You became partners in crime with Carri and gate-crashed a wedding! Tell me more! (Do you have any other cool stories you wish to share?)
Weddings are a big deal in Nigeria, so we were very lucky to be invited to a wedding reception by a guest who I took a portrait of at the hotel.
I think it was quite a high society wedding, there were 3 marquees and a VIP room, they live streamed footage from the VIP room into the other rooms. Needless to say it was a very glamorous affair, and the perfect place to observe style.
We also got to go to Lagos Photo Festival, which had some interesting work.
As a photographer, what were the differences in collaboration and methodologies in Nigeria?
Whereas in the UK the style magazine is more of an established medium I think it would be fair to say there are less publications to platform the work of new designers in Nigeria, but this is changing and there is a growing industry.
I think it was important to get a good understanding of what the actual market was, the potential and limitations of the Nigerian market, to not just apply a framework from our experience working in the UK, but also bring something of our unique experience as UK practitioners.
Which image were you most proud of? Could you tell us about the making?
For the ‘Ready to Wear’ group, Dimeji and I felt it was important to create a set of images that looked like they could be shared or blogged globally but also felt distinctly Nigerian. We wanted the location to be recognisable in that was in Lagos, but also have an international ’Street style’ feel. We chose Tafawa Balewa Square, which is a familiar landmark but also picked some side streets which looked more neutral, and so it didn't look obvious or 'touristy' to a Lagos audience.
I see a lot of your work is centred around the young, the fresh and the street! How would you compare that to the Nigerian community who are very proud and embrace in their heritage and traditional dress?
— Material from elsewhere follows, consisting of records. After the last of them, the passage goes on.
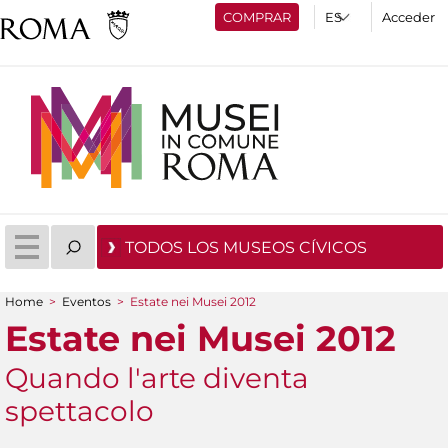
COMPRAR
Acceder
TODOS LOS MUSEOS CÍVICOS
Home
>
Eventos
>
Estate nei Musei 2012
You are here
Estate nei Musei 2012
Quando l'arte diventa
spettacolo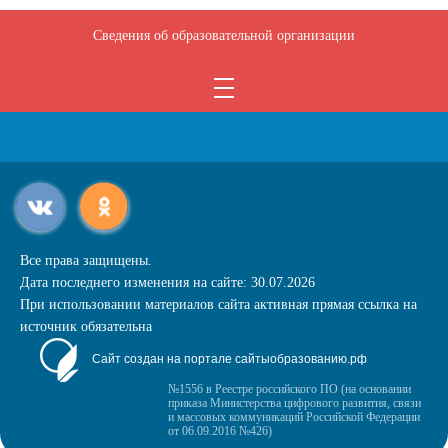
Сведения об образовательной организации
Все права защищены.
Дата последнего изменения на сайте: 30.07.2026
При использовании материалов сайта активная прямая ссылка на
источник обязательна
Сайт создан на портале сайтыобразованию.рф
№1556 в Реестре российского ПО (на основании
приказа Министерства цифрового развития, связи
и массовых коммуникаций Российской Федерации
от 06.09.2016 №426)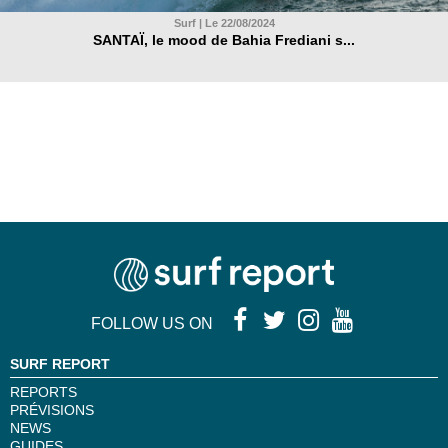
Surf | Le 22/08/2024
SANTAÏ, le mood de Bahia Frediani s...
FOLLOW US ON
SURF REPORT
REPORTS
PRÉVISIONS
NEWS
GUIDES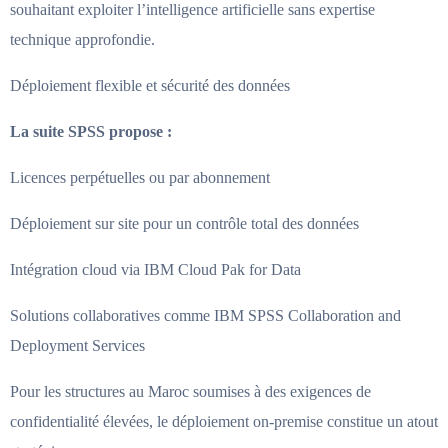
souhaitant exploiter l’intelligence artificielle sans expertise
technique approfondie.
Déploiement flexible et sécurité des données
La suite SPSS propose :
Licences perpétuelles ou par abonnement
Déploiement sur site pour un contrôle total des données
Intégration cloud via IBM Cloud Pak for Data
Solutions collaboratives comme IBM SPSS Collaboration and
Deployment Services
Pour les structures au Maroc soumises à des exigences de
confidentialité élevées, le déploiement on-premise constitue un atout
Whats interesting is where these two worlds meet and how young people incorporate elements of their heritage into the new looks and styles. A lot of young designers are working with traditional print fabrics, for example some of the designers in the group I worked with; Conae Insignia who uses ‘George’ fabric, but there is also an assertion that Nigerian designers don’t necessarily have to work with print to be making designs that are relevant that bring in elements of heritage.
As a well-established industry photographer how important is a fashion image?
A fashion image is crucial as its what will sell the clothes and in the case of a project like this one give an emerging label a visual identity.
What was the most inspiring part of your visit? Has this experience changed how you see international collaboration?
In itself it was inspiring to be able to collaborate with a team a thousand miles away and make something in such a short time-frame, being thrown together and having less than a week to create a shoot was exciting, almost like being part of an ‘Apprentice’ like task, except everyone was nice to each other.
Fashion and arts are a global language, I guess this is what makes it possible and this along with some great pre-planning by the powers that be at The British Council.
It was really inspiring to visit Alara, the contemporary African design store, and also to see how young Nigerians are proud of their heritage how this sensibility influences their creative designs and outputs.